[Dataset entries]
----

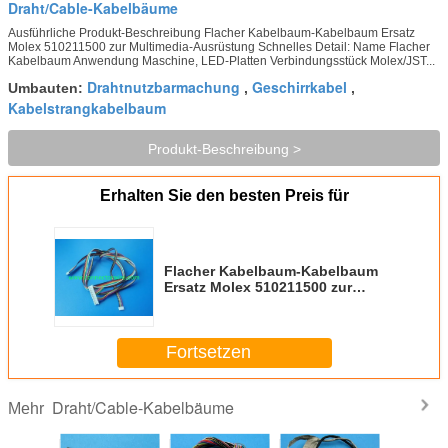
Draht/Cable-Kabelbäume
Ausführliche Produkt-Beschreibung Flacher Kabelbaum-Kabelbaum Ersatz
Molex 510211500 zur Multimedia-Ausrüstung Schnelles Detail: Name Flacher
Kabelbaum Anwendung Maschine, LED-Platten Verbindungsstück Molex/JST...
Drahtnutzbarmachung
Geschirrkabel
Umbauten:
,
,
Kabelstrangkabelbaum
Produkt-Beschreibung >
Erhalten Sie den besten Preis für
Flacher Kabelbaum-Kabelbaum
Ersatz Molex 510211500 zur
Multimedia-Ausrüstung
Fortsetzen
Draht/Cable-Kabelbäume
Mehr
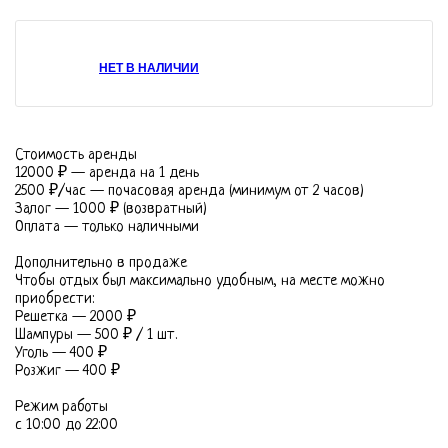
Ваше имя
НЕТ В НАЛИЧИИ
Ваш телефон
Стоимость аренды
12000 ₽ — аренда на 1 день
2500 ₽/час — почасовая аренда (минимум от 2 часов)
Залог — 1000 ₽ (возвратный)
Оплата — только наличными
Комментарий
Дополнительно в продаже
Чтобы отдых был максимально удобным, на месте можно
приобрести:
Решетка — 2000 ₽
Шампуры — 500 ₽ / 1 шт.
Уголь — 400 ₽
Розжиг — 400 ₽
Режим работы
с 10:00 до 22:00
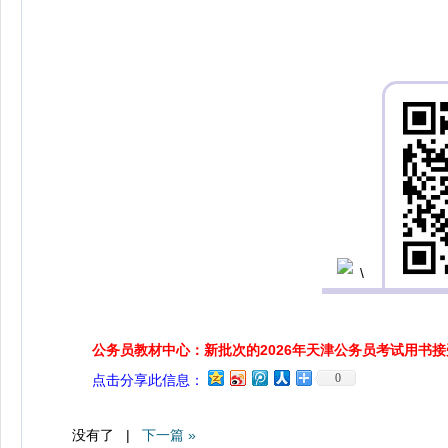
公务员教材中心：新批次的2026年天津公务员考试用书
0
点击分享此信息：
没有了 |
下一篇 »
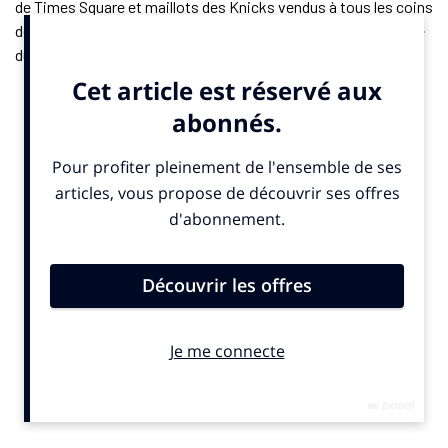
de Times Square et maillots des Knicks vendus à tous les coins
de rue : à New York (États-Unis), la ferveur est encore à l’heure
du basket-ball. Deux jours après le titre NBA décroché par son
équipe locale, la Big Apple n’est pas encore retombée de son
nuage et passée en mode soccer. La célèbre franchise fait de
l’ombre à la Coupe du monde de football 2026 dans la ville qui ne
dort jamais, où huit matchs sont programmés, dont
France/Sénégal, ce mardi 16 juin.
«
Je dois avouer que le Mondial de football était le cadet de
mes soucis
,» plaisante Niels, fan autoproclamé “absolu” de
l’équipe de basket-ball new-yorkaise. «
C’était marrant le soir
du titre car il y avait un match de football entre le Brésil et le
Maroc au même moment dans le stade de New York et les
quelques maillots brésiliens ou marocains qu’on avait pu
voir ont été totalement noyés par les tuniques orange et
bleu des Knicks
,» ajoute fièrement le jeune homme.
Les sponsors des Knicks très visibles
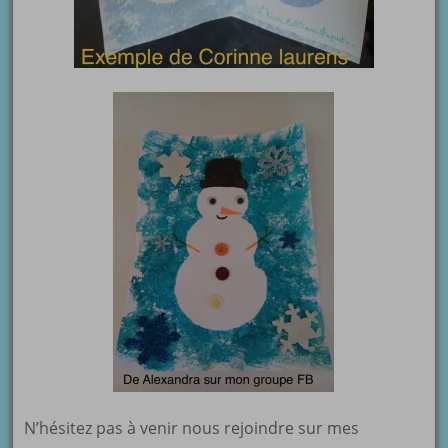
N’hésitez pas à venir nous rejoindre sur mes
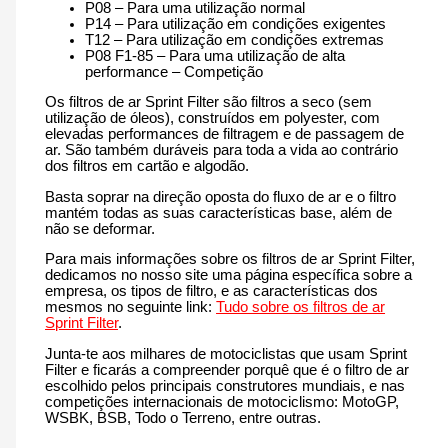
P08 – Para uma utilização normal
P14 – Para utilização em condições exigentes
T12 – Para utilização em condições extremas
P08 F1-85 – Para uma utilização de alta
performance – Competição
Os filtros de ar Sprint Filter são filtros a seco (sem
utilização de óleos), construídos em polyester, com
elevadas performances de filtragem e de passagem de
ar. São também duráveis para toda a vida ao contrário
dos filtros em cartão e algodão.
Basta soprar na direção oposta do fluxo de ar e o filtro
mantém todas as suas características base, além de
não se deformar.
Para mais informações sobre os filtros de ar Sprint Filter,
dedicamos no nosso site uma página específica sobre a
empresa, os tipos de filtro, e as características dos
mesmos no seguinte link:
Tudo sobre os filtros de ar
Sprint Filter
.
Junta-te aos milhares de motociclistas que usam Sprint
Filter e ficarás a compreender porquê que é o filtro de ar
escolhido pelos principais construtores mundiais, e nas
competições internacionais de motociclismo: MotoGP,
WSBK, BSB, Todo o Terreno, entre outras.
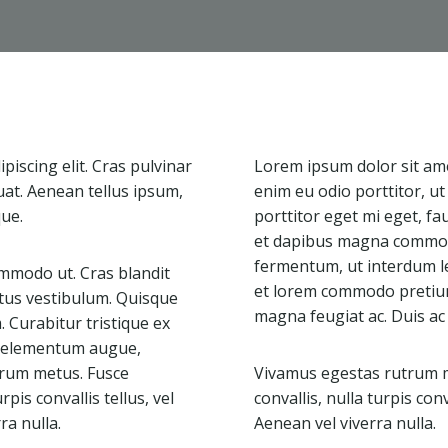
iscing elit. Cras pulvinar
Lorem ipsum dolor sit amet
uat. Aenean tellus ipsum,
enim eu odio porttitor, u
que.
porttitor eget mi eget, fa
et dapibus magna commodo
fermentum, ut interdum l
mmodo ut. Cras blandit
et lorem commodo pretium.
tus vestibulum. Quisque
magna feugiat ac. Duis ac
Curabitur tristique ex
ac elementum augue,
utrum metus. Fusce
Vivamus egestas rutrum me
rpis convallis tellus, vel
convallis, nulla turpis conv
ra nulla.
Aenean vel viverra nulla.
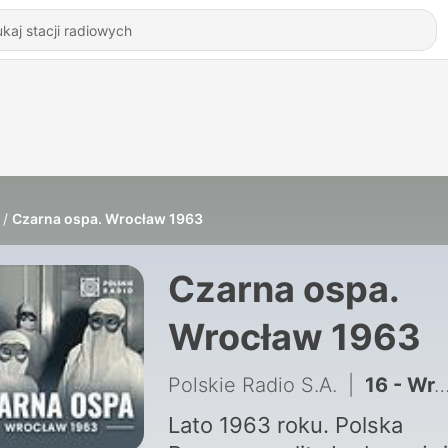
Czarna ospa. Wrocław 1963
Czarna ospa.
Wrocław 1963
Polskie Radio S.A.
|
16 - Wrocław w czasie zarazy. Szokujące świadectwa
Lato 1963 roku. Polska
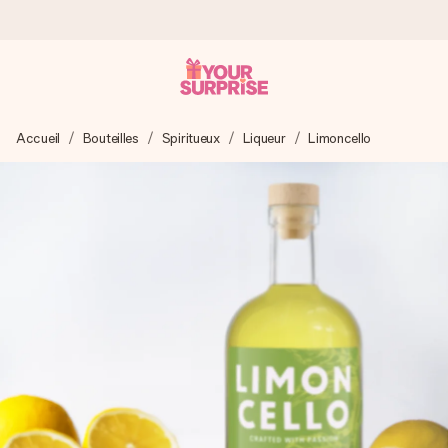
Commandé ce jour, expédié sous 24h
Accueil
Bouteilles
Spiritueux
Liqueur
Limoncello
Nous préparons votre cadeau avec attention et l’envoyons
en un éclair – pour que vous puissiez l’offrir au bon moment,
quand cela compte le plus.
4,9 (sur la base de +15 000 avis)
Nos cadeaux sont appréciés. Les clients nous attribuent
une note de 4,9 sur Google Reviews (total de tous les
pays où nous sommes présents).
Carte de vœux gratuite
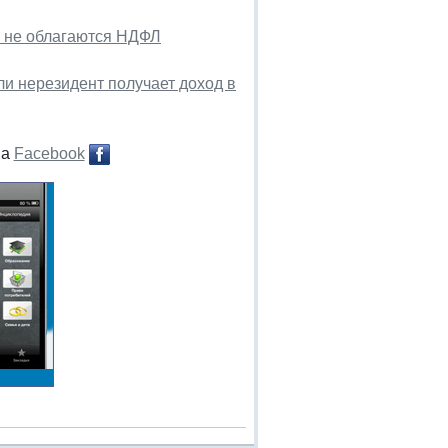
у не облагаются НДФЛ
ли нерезидент получает доход в
на
Facebook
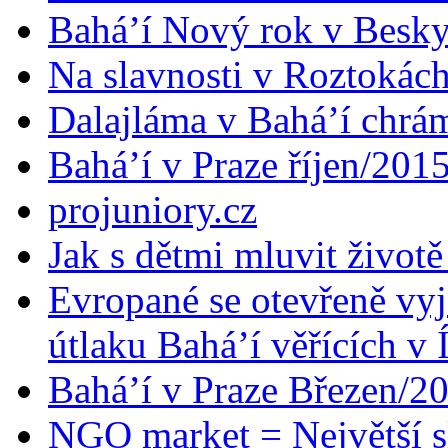
Bahá’í Nový rok v Besk
Na slavnosti v Roztokác
Dalajláma v Bahá’í chrá
Bahá’í v Praze říjen/201
projuniory.cz
Jak s dětmi mluvit životě
Evropané se otevřeně vyj
útlaku Bahá’í věřících v 
Bahá’í v Praze Březen/2
NGO market = Největší s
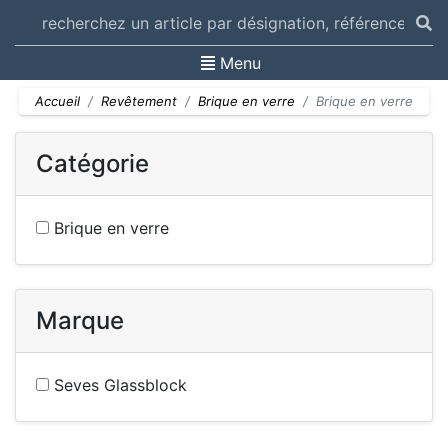
Toggle navigation
Menu
Accueil
Revêtement
Brique en verre
Brique en verre
Catégorie
Brique en verre
Marque
Seves Glassblock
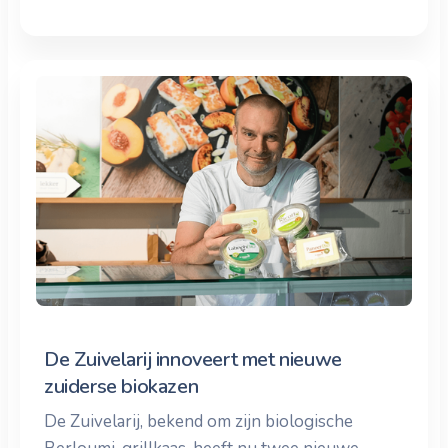
De Zuivelarij innoveert met nieuwe
zuiderse biokazen
De Zuivelarij, bekend om zijn biologische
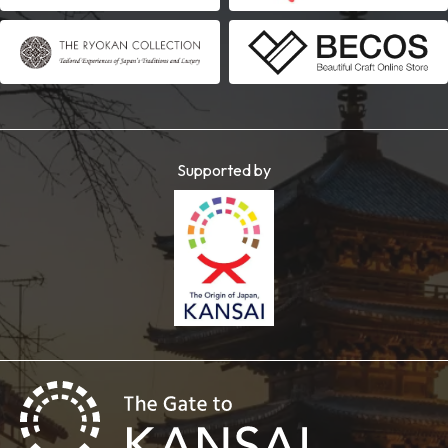
Supported by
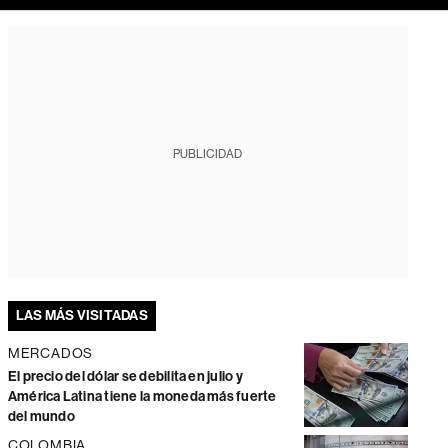
PUBLICIDAD
LAS MÁS VISITADAS
MERCADOS
El precio del dólar se debilita en julio y
América Latina tiene la moneda más fuerte
del mundo
COLOMBIA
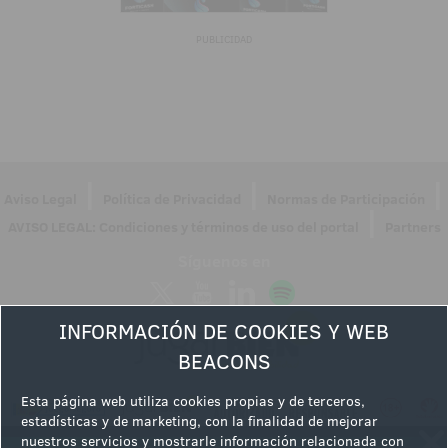
PUBLICIDAD
|
|
|
Aviso Legal
Política de Privacidad
Normas de Participación
|
AVISO LEGAL: Condiciones y términos de uso del portal
Partners
Síguenos en
INFORMACIÓN DE COOKIES Y WEB
BEACONS
Esta página web utiliza cookies propias y de terceros,
estadísticas y de marketing, con la finalidad de mejorar
nuestros servicios y mostrarle información relacionada con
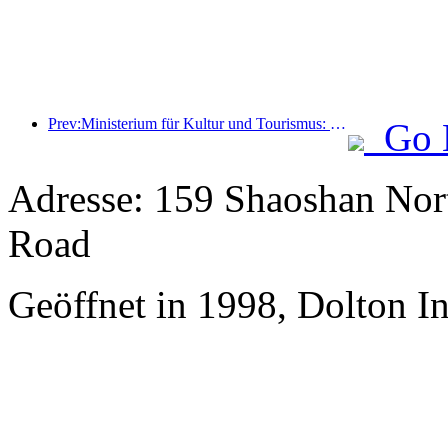
Prev:Ministerium für Kultur und Tourismus: Start von 22 thematischen Aktivitäten in 7 großen Bereichen
Go 
Adresse: 159 Shaoshan Nor
Road
Geöffnet in 1998, Dolton I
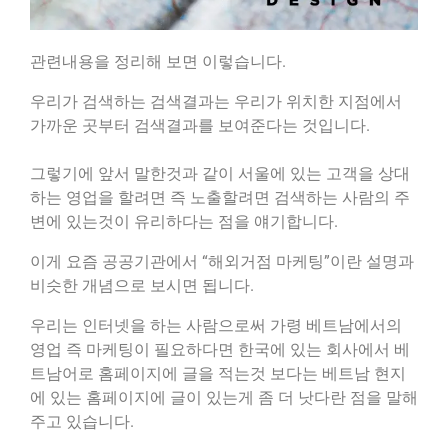
관련내용을 정리해 보면 이렇습니다.
우리가 검색하는 검색결과는 우리가 위치한 지점에서
가까운 곳부터 검색결과를 보여준다는 것입니다.
그렇기에 앞서 말한것과 같이 서울에 있는 고객을 상대
하는 영업을 할려면 즉 노출할려면 검색하는 사람의 주
변에 있는것이 유리하다는 점을 얘기합니다.
이게 요즘 공공기관에서 “해외거점 마케팅”이란 설명과
비슷한 개념으로 보시면 됩니다.
우리는 인터넷을 하는 사람으로써 가령 베트남에서의
영업 즉 마케팅이 필요하다면 한국에 있는 회사에서 베
트남어로 홈페이지에 글을 적는것 보다는 베트남 현지
에 있는 홈페이지에 글이 있는게 좀 더 낫다란 점을 말해
주고 있습니다.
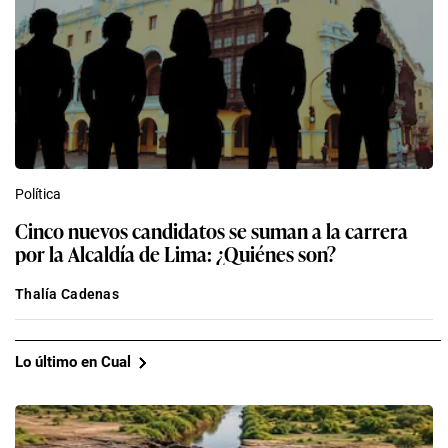
Política
Cinco nuevos candidatos se suman a la carrera
por la Alcaldía de Lima: ¿Quiénes son?
Thalía Cadenas
Lo último en Cual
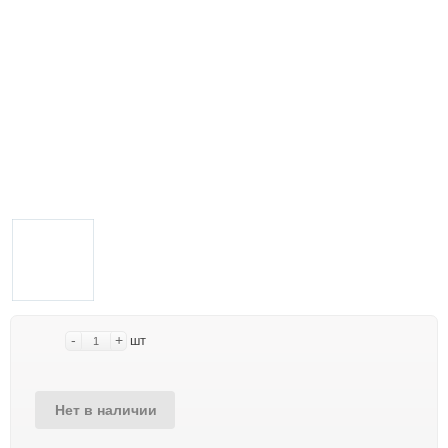
-
+
шт
Нет в наличии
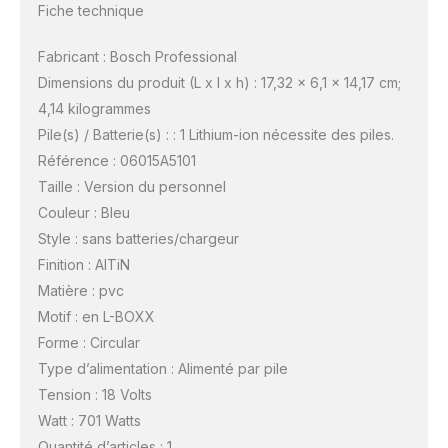
Fiche technique
Fabricant : Bosch Professional
Dimensions du produit (L x l x h) : 17,32 x 6,1 x 14,17 cm;
4,14 kilogrammes
Pile(s) / Batterie(s) : : 1 Lithium-ion nécessite des piles.
Référence : 06015A5101
Taille : Version du personnel
Couleur : Bleu
Style : sans batteries/chargeur
Finition : AlTiN
Matière : pvc
Motif : en L-BOXX
Forme : Circular
Type d’alimentation : Alimenté par pile
Tension : 18 Volts
Watt : 701 Watts
Quantité d’articles : 1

----

**Work task**
Leave out the images and write out the lines above exactly, from the one with "bleu des Knicks" up to and including the one with "performance – Competição".

**Exercise result**
bleu des Knicks
,» ajoute fièrement le jeune homme.
Les sponsors des Knicks très visibles
N’hésitez pas à venir nous rejoindre sur mes
P08 – Para uma utilização normal
P14 – Para utilização em condições exigentes
T12 – Para utilização em condições extremas
P08 F1-85 – Para uma utilização de alta
performance – Competição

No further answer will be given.